[[ Records for this exercise, beginning ]]
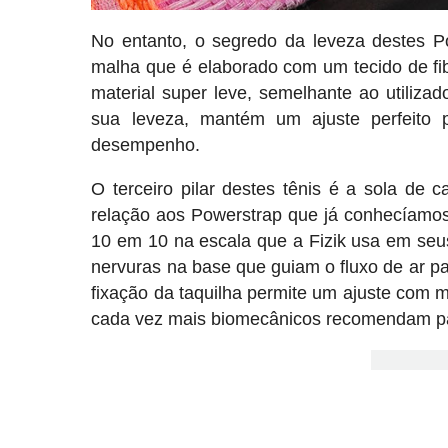
No entanto, o segredo da leveza destes P
malha que é elaborado com um tecido de fi
material super leve, semelhante ao utiliza
sua leveza, mantém um ajuste perfeito
desempenho.
O terceiro pilar destes tênis é a sola de
relação aos Powerstrap que já conhecíamos
10 em 10 na escala que a Fizik usa em seus
nervuras na base que guiam o fluxo de ar pa
fixação da taquilha permite um ajuste com 
cada vez mais biomecânicos recomendam par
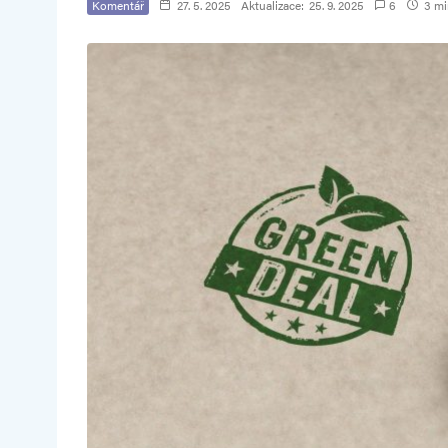
Komentář
27. 5. 2025
Aktualizace:
25. 9. 2025
6
3 min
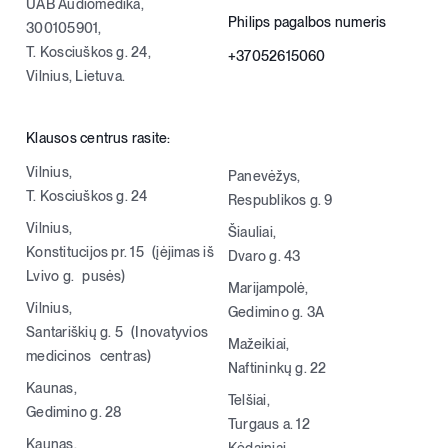
UAB Audiomedika,
Philips pagalbos numeris
300105901,
T. Kosciuškos g. 24,
+37052615060
Vilnius, Lietuva.
Klausos centrus rasite:
Vilnius,
Panevėžys,
T. Kosciuškos g. 24
Respublikos g. 9
Vilnius,
Šiauliai,
Konstitucijos pr. 15 (įėjimas iš
Dvaro g. 43
Lvivo g. pusės)
Marijampolė,
Vilnius,
Gedimino g. 3A
Santariškių g. 5 (Inovatyvios
Mažeikiai,
medicinos centras)
Naftininkų g. 22
Kaunas,
Telšiai,
Gedimino g. 28
Turgaus a. 12
Kaunas,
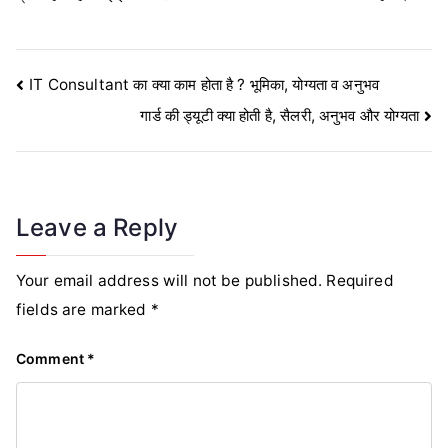
Post
IT Consultant का क्या काम होता है ? भूमिका, योग्यता व अनुभव
गार्ड की ड्यूटी क्या होती है, सैलरी, अनुभव और योग्यता
navigation
Leave a Reply
Your email address will not be published.
Required
fields are marked
*
Comment
*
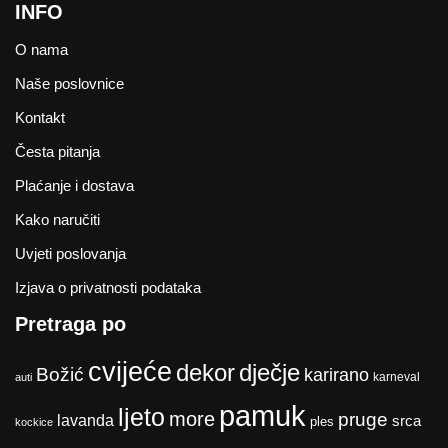
INFO
O nama
Naše poslovnice
Kontakt
Česta pitanja
Plaćanje i dostava
Kako naručiti
Uvjeti poslovanja
Izjava o privatnosti podataka
Pretraga po
cvijeće
dekor
dječje
Božić
karirano
karneval
auti
pamuk
ljeto
more
pruge
lavanda
srca
ples
kockice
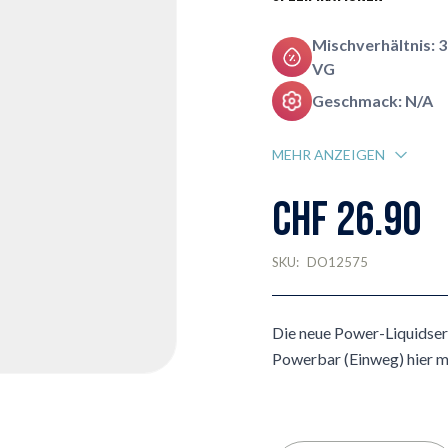
Mischverhältnis: 
VG
Geschmack: N/A
MEHR ANZEIGEN
CHF 26.90
SKU:
DO12575
Die neue Power-Liquidser
Powerbar (Einweg) hier m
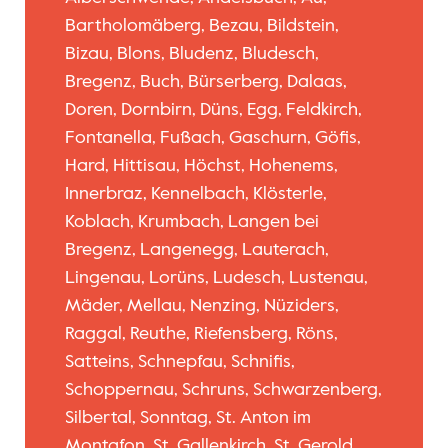
Bartholomäberg, Bezau, Bildstein,
Bizau, Blons, Bludenz, Bludesch,
Bregenz, Buch, Bürserberg, Dalaas,
Doren, Dornbirn, Düns, Egg, Feldkirch,
Fontanella, Fußach, Gaschurn, Göfis,
Hard, Hittisau, Höchst, Hohenems,
Innerbraz, Kennelbach, Klösterle,
Koblach, Krumbach, Langen bei
Bregenz, Langenegg, Lauterach,
Lingenau, Lorüns, Ludesch, Lustenau,
Mäder, Mellau, Nenzing, Nüziders,
Raggal, Reuthe, Riefensberg, Röns,
Satteins, Schnepfau, Schnifis,
Schoppernau, Schruns, Schwarzenberg,
Silbertal, Sonntag, St. Anton im
Montafon, St. Gallenkirch, St. Gerold,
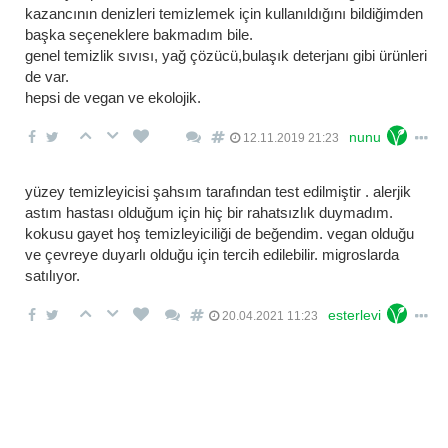
kazancının denizleri temizlemek için kullanıldığını bildiğimden
başka seçeneklere bakmadım bile.
genel temizlik sıvısı, yağ çözücü,bulaşık deterjanı gibi ürünleri
de var.
hepsi de vegan ve ekolojik.
nunu
12.11.2019 21:23
yüzey temizleyicisi şahsım tarafından test edilmiştir . alerjik
astım hastası olduğum için hiç bir rahatsızlık duymadım.
kokusu gayet hoş temizleyiciliği de beğendim. vegan olduğu
ve çevreye duyarlı olduğu için tercih edilebilir. migroslarda
satılıyor.
esterlevi
20.04.2021 11:23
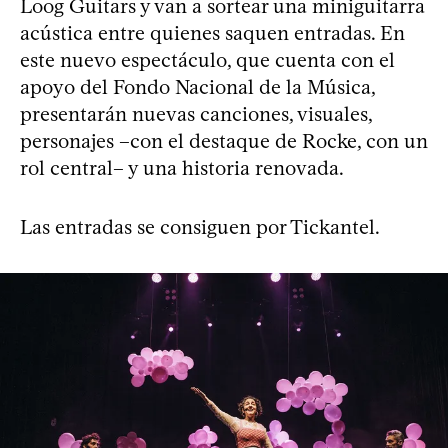
Loog Guitars y van a sortear una miniguitarra
acústica entre quienes saquen entradas. En
este nuevo espectáculo, que cuenta con el
apoyo del Fondo Nacional de la Música,
presentarán nuevas canciones, visuales,
personajes –con el destaque de Rocke, con un
rol central– y una historia renovada.
Las entradas se consiguen por Tickantel.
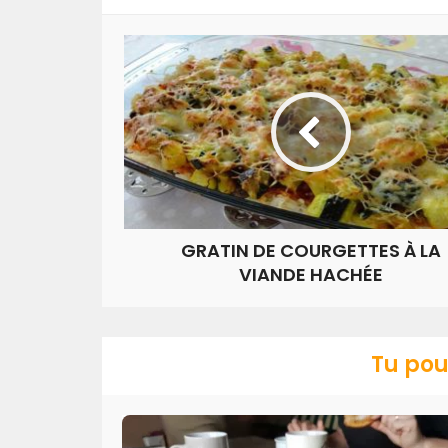
GRATIN DE COURGETTES À LA
VIANDE HACHÉE
Tu pou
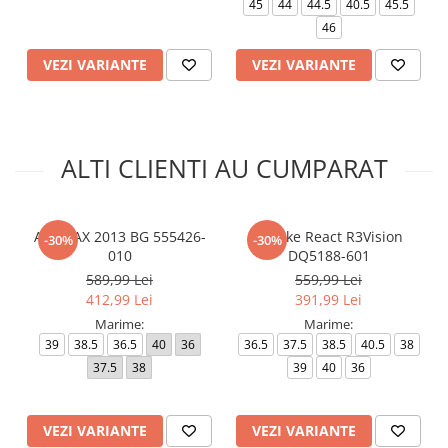
45
44
44.5
40.5
45.5
46
VEZI VARIANTE
VEZI VARIANTE
ALTI CLIENTI AU CUMPARAT
AIR MAX 2013 BG 555426-
W Nike React R3Vision
-30%
-30%
010
DQ5188-601
589,99 Lei
559,99 Lei
412,99 Lei
391,99 Lei
Marime:
Marime:
39
38.5
36.5
40
36
36.5
37.5
38.5
40.5
38
37.5
38
39
40
36
VEZI VARIANTE
VEZI VARIANTE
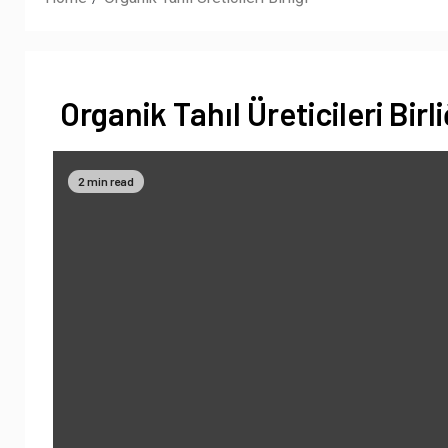
Organik Tahıl Üreticileri Birli
2 min read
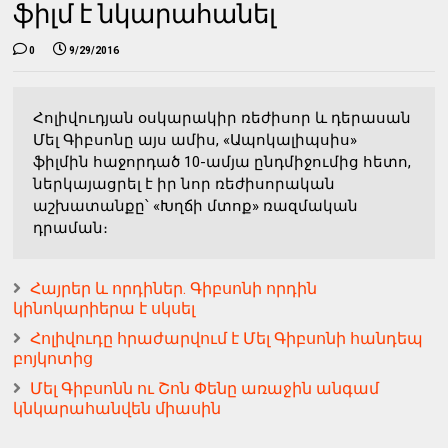
ֆիլմ է նկարահանել
0
9/29/2016
Հոլիվուդյան օսկարակիր ռեժիսոր և դերասան
Մել Գիբսոնը այս ամիս, «Ապոկալիպսիս»
ֆիլմին հաջորդած 10-ամյա ընդմիջումից հետո,
ներկայացրել է իր նոր ռեժիսորական
աշխատանքը՝ «Խղճի մտոք» ռազմական
դրաման։
Հայրեր և որդիներ. Գիբսոնի որդին
կինոկարիերա է սկսել
Հոլիվուդը հրաժարվում է Մել Գիբսոնի հանդեպ
բոյկոտից
Մել Գիբսոնն ու Շոն Փենը առաջին անգամ
կնկարահանվեն միասին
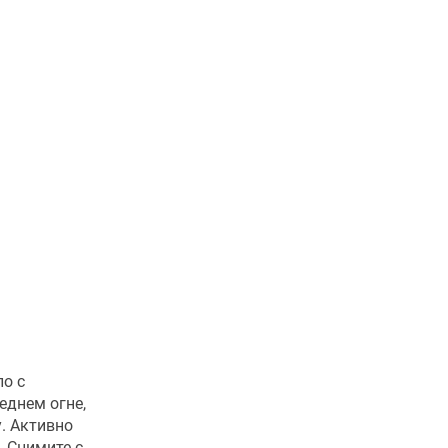
ло с
еднем огне,
у. Активно
. Снимите с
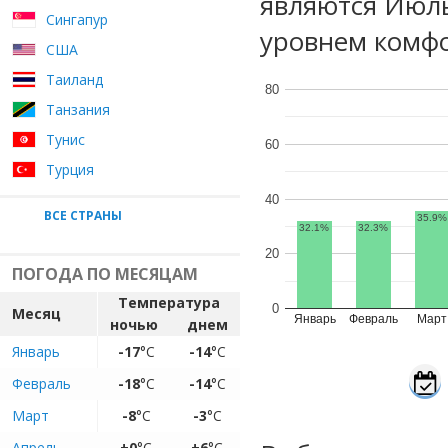
являются Июль
Сингапур
уровнем комфо
США
Таиланд
80
Танзания
Тунис
60
Турция
40
ВСЕ СТРАНЫ
35.9%
32.1%
32.3%
20
ПОГОДА ПО МЕСЯЦАМ
Температура
0
Месяц
Январь
Февраль
Март
ночью
днем
Январь
-17
°C
-14
°C
Февраль
-18
°C
-14
°C
Март
-8
°C
-3
°C
Апрель
+0
°C
+6
°C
[[ Records for this exercise, end ]]
Task — Return every entry exactly, dropping the pictures.

Task solution —
No entanto, o segredo da leveza destes P
malha que é elaborado com um tecido de fi
material super leve, semelhante ao utiliza
sua leveza, mantém um ajuste perfeito
desempenho.
O terceiro pilar destes tênis é a sola de
relação aos Powerstrap que já conhecíamos
10 em 10 na escala que a Fizik usa em seus
nervuras na base que guiam o fluxo de ar pa
fixação da taquilha permite um ajuste com 
cada vez mais biomecânicos recomendam par
Komentář
27. 5. 2025
Aktualizace:
25. 9. 2025
6
3 min
UAB Audiomedika,
Philips pagalbos numeris
300105901,
T. Kosciuškos g. 24,
+37052615060
Vilnius, Lietuva.
Klausos centrus rasite:
Vilnius,
Panevėžys,
T. Kosciuškos g. 24
Respublikos g. 9
Vilnius,
Šiauliai,
Konstitucijos pr. 15 (įėjimas iš
Dvaro g. 43
Lvivo g. pusės)
Marijampolė,
Vilnius,
Gedimino g. 3A
Santariškių g. 5 (Inovatyvios
Mažeikiai,
medicinos centras)
Naftininkų g. 22
Kaunas,
Telšiai,
Gedimino g. 28
Turgaus a. 12
Kaunas,
Post
IT Consultant का क्या काम होता है ? भूमिका, योग्यता व अनुभव
गार्ड की ड्यूटी क्या होती है, सैलरी, अनुभव और योग्यता
navigation
Leave a Reply
Your email address will not be published.
Required
fields are marked
*
Comment
*
INFO
O nama
Naše poslovnice
Kontakt
Česta pitanja
Plaćanje i dostava
Kako naručiti
Uvjeti poslovanja
Izjava o privatnosti podataka
Pretraga po
cvijeće
dekor
dječje
Božić
karirano
karneval
auti
pamuk
ljeto
more
pruge
lavanda
srca
ples
kockice
Mischverhältnis: 
VG
Geschmack: N/A
MEHR ANZEIGEN
CHF 26.90
SKU:
DO12575
Die neue Power-Liquidser
Powerbar (Einweg) hier m
Bartholomäberg, Bezau, Bildstein,
Bizau, Blons, Bludenz, Bludesch,
Bregenz, Buch, Bürserberg, Dalaas,
Doren, Dornbirn, Düns, Egg, Feldkirch,
Fontanella, Fußach, Gaschurn, Göfis,
Hard, Hittisau, Höchst, Hohenems,
Innerbraz, Kennelbach, Klösterle,
Koblach, Krumbach, Langen bei
Bregenz, Langenegg, Lauterach,
Lingenau, Lorüns, Ludesch, Lustenau,
Mäder, Mellau, Nenzing, Nüziders,
Raggal, Reuthe, Riefensberg, Röns,
Satteins, Schnepfau, Schnifis,
Schoppernau, Schruns, Schwarzenberg,
Silbertal, Sonntag, St. Anton im
Montafon, St. Gallenkirch, St. Gerold,
kazancının denizleri temizlemek için kullanıldığını bildiğimden
başka seçeneklere bakmadım bile.
genel temizlik sıvısı, yağ çözücü,bulaşık deterjanı gibi ürünleri
de var.
hepsi de vegan ve ekolojik.
nunu
12.11.2019 21:23
yüzey temizleyicisi şahsım tarafından test edilmiştir . alerjik
astım hastası olduğum için hiç bir rahatsızlık duymadım.
kokusu gayet hoş temizleyiciliği de beğendim. vegan olduğu
ve çevreye duyarlı olduğu için tercih edilebilir. migroslarda
satılıyor.
esterlevi
20.04.2021 11:23
Loog Guitars y van a sortear una miniguitarra
acústica entre quienes saquen entradas. En
este nuevo espectáculo, que cuenta con el
apoyo del Fondo Nacional de la Música,
presentarán nuevas canciones, visuales,
personajes –con el destaque de Rocke, con un
rol central– y una historia renovada.
Las entradas se consiguen por Tickantel.
GRATIN DE COURGETTES À LA
VIANDE HACHÉE
Tu pou
45
44
44.5
40.5
45.5
46
VEZI VARIANTE
VEZI VARIANTE
ALTI CLIENTI AU CUMPARAT
AIR MAX 2013 BG 555426-
W Nike React R3Vision
-30%
-30%
010
DQ5188-601
589,99 Lei
559,99 Lei
412,99 Lei
391,99 Lei
Marime:
Marime:
39
38.5
36.5
40
36
36.5
37.5
38.5
40.5
38
37.5
38
39
40
36
VEZI VARIANTE
VEZI VARIANTE
Organik Tahıl Üreticileri Birli
2 min read
ֆիլմ է նկարահանել
0
9/29/2016
Հոլիվուդյան օսկարակիր ռեժիսոր և դերասան
Մել Գիբսոնը այս ամիս, «Ապոկալիպսիս»
ֆիլմին հաջորդած 10-ամյա ընդմիջումից հետո,
ներկայացրել է իր նոր ռեժիսորական
աշխատանքը՝ «Խղճի մտոք» ռազմական
դրաման։
Հայրեր և որդիներ. Գիբսոնի որդին
կինոկարիերա է սկսել
Հոլիվուդը հրաժարվում է Մել Գիբսոնի հանդեպ
բոյկոտից
Մել Գիբսոնն ու Շոն Փենը առաջին անգամ
կնկարահանվեն միասին
ло с
еднем огне,
у. Активно
. Снимите с
являются Июль
Сингапур
уровнем комфо
США
Таиланд
80
Танзания
Тунис
60
Турция
40
ВСЕ СТРАНЫ
35.9%
32.1%
32.3%
20
ПОГОДА ПО МЕСЯЦАМ
Температура
0
Месяц
Январь
Февраль
Март
ночью
днем
Январь
-17
°C
-14
°C
Февраль
-18
°C
-14
°C
Март
-8
°C
-3
°C
Апрель
+0
°C
+6
°C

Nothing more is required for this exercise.